Mars is the only planet, other than Earth, for which there are several evidences that liquid water was abundant at the surface. Among them, one of the best evidence is that the ancient terrains of Mars are covered with fluvial and lacustrine features such as valley networks, longitudinal valleys and basin lakes. In addition, spectroscopic data have shown the widespread presence of aqueous alteration minerals on the Martian surface, including clays composed by phyllosilicates and hydrated salts. The main subject of my PhD is the study of these specific features (such as valley networks and paleolakes) on Mars surface, both from the geological and spectroscopic point of view through mapping, sediment transport modelling and CRISM spectra analyses. There are, in fact, no doubts that these structures were carved by liquid water, but several questions remain about the mechanisms of their formation and the climatic conditions under which this formation occurred.
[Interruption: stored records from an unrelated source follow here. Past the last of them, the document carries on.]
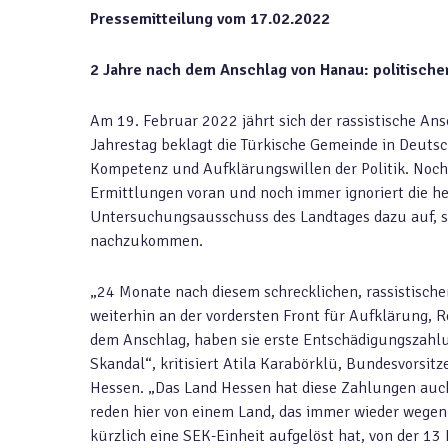
Pressemitteilung vom 17.02.2022
2 Jahre nach dem Anschlag von Hanau: politischer 
Am 19. Februar 2022 jährt sich der rassistische An
Jahrestag beklagt die Türkische Gemeinde in Deutsc
Kompetenz und Aufklärungswillen der Politik. Noch
Ermittlungen voran und noch immer ignoriert die he
Untersuchungsausschuss des Landtages dazu auf, s
nachzukommen.
„24 Monate nach diesem schrecklichen, rassistisch
weiterhin an der vordersten Front für Aufklärung, 
dem Anschlag, haben sie erste Entschädigungszahlu
Skandal“, kritisiert Atila Karabörklü, Bundesvorsi
Hessen. „Das Land Hessen hat diese Zahlungen auch 
reden hier von einem Land, das immer wieder wegen 
kürzlich eine SEK-Einheit aufgelöst hat, von der 1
In this context, the study of these structures along with the identification of hydrated minerals, are a key in the investigation of the past climatic conditions of the planet which can have, in turn, important astrobiological implications. I updated previous global maps of Martian valleys using a new photomosaic of the Martian surface and data at higher resolution with respect to those used in the previous works. Furthermore, I selected a subset of the mapped valleys which includes 63 large fluvial systems and evaluated their formation timescales on the basis of sediment transport modelling. In addition, analyses of CRISM spectral data were performed on a sample of open/closed basin lakes (associated with the mapped valleys) detecting the possible presence of hydrated minerals, in particular (Fe/Mg-smectite), sometimes in association with mafic materials (olivine).

Comments:    PhD dissertation thesis, 207 pages
Subjects:    Earth and Planetary Astrophysics (astro-ph.EP)
MSC classes:    85-05
Cite as:    arXiv:1805.02208 [astro-ph.EP] (or arXiv:1805.02208v1 [astro-ph.EP] for this version)
Submission history
From: Giulia Alemanno
[v1] Sun, 6 May 2018 13:23:02 GMT (8366kb)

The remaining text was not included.